What to Bring When It’s Your Turn to Deliver the Classroom Treat
Snack Time Dilemma
Caught smack dab in the middle of the traditional sugar-laden goody and the rise in childhood health concerns, parents are starting off another school year searching for the ideal classroom treat in what some dub “the cupcake debate.”
No need to choose between grated carrots and a frosted doughnut — experts say there are plenty of appealing options that strike a balance between healthful eating and a fun treat.
Before you begin planning for your birthday boy or girl’s classroom treat, double-check your school’s rules concerning celebrations. Some schools only allow store-bought items, while others don’t allow food at all. Coordinate with your child’s teacher, and get a list of any food restrictions in the class.
Several registered dieticians have weighed in with thoughts and suggestions for classroom treats that please young palates without resorting to foods full of empty calories.
With 20 birthday parties per school year plus holiday parties in most classrooms, Jasminka Ilich-Ernst, a professor of Nutrition, Food and Exercise Science at Florida State University, admits that “yes, once in a while it’s OK to indulge in sweets, but it becomes too often, unfortunately.” So, what’s a parent to do?

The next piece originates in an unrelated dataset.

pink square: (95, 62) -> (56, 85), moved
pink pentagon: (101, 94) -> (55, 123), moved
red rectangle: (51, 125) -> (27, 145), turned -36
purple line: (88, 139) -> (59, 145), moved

Explore fresh fruit as an option for a nutritional, sweet treat. Fruit salads and fruit with dip (apples with caramel is a kid favorite) are some easy options. Dietician and mom Reyna Franco encourages parents to get creative by having a “parfait party” with tubs of Greek yogurt, fruit and granola.

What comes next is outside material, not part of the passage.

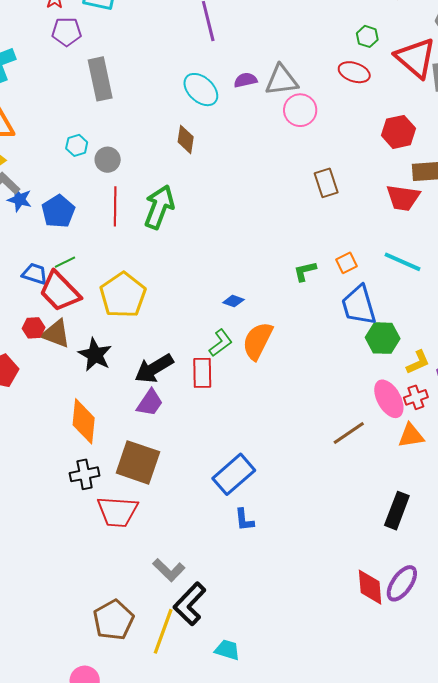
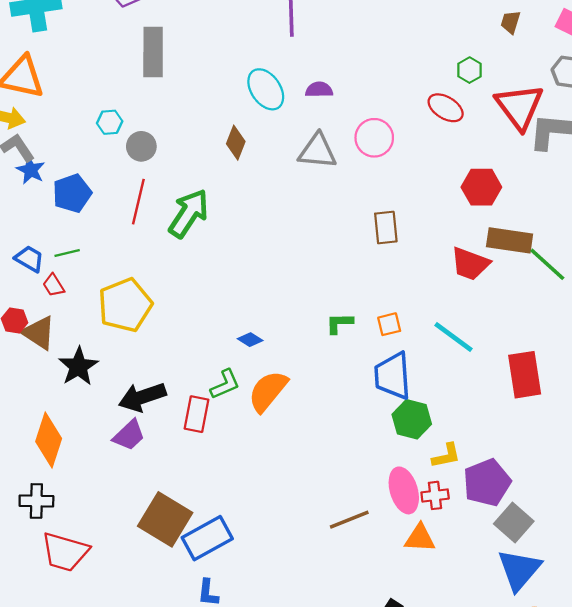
gray triangle: (282, 80) -> (317, 151), moved
red trapezoid: (60, 291) -> (54, 285), size x0.5
brown square: (138, 462) -> (165, 519), moved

Choose fruits based on freshness and color, like oranges and blackberries for Halloween. “Freezing fruit can add variety, whether its freezing whole grapes or freezing bananas dipped in dark chocolate,” says Allie Baker, dietician at Nutrition Services of Leon County Schools.
Crackers and cheese, trail mix and vegetables with dip are all great substitutions for other miscellaneous junk food items. Incorporating colors and shapes will keep the kids interested in these healthier alternatives.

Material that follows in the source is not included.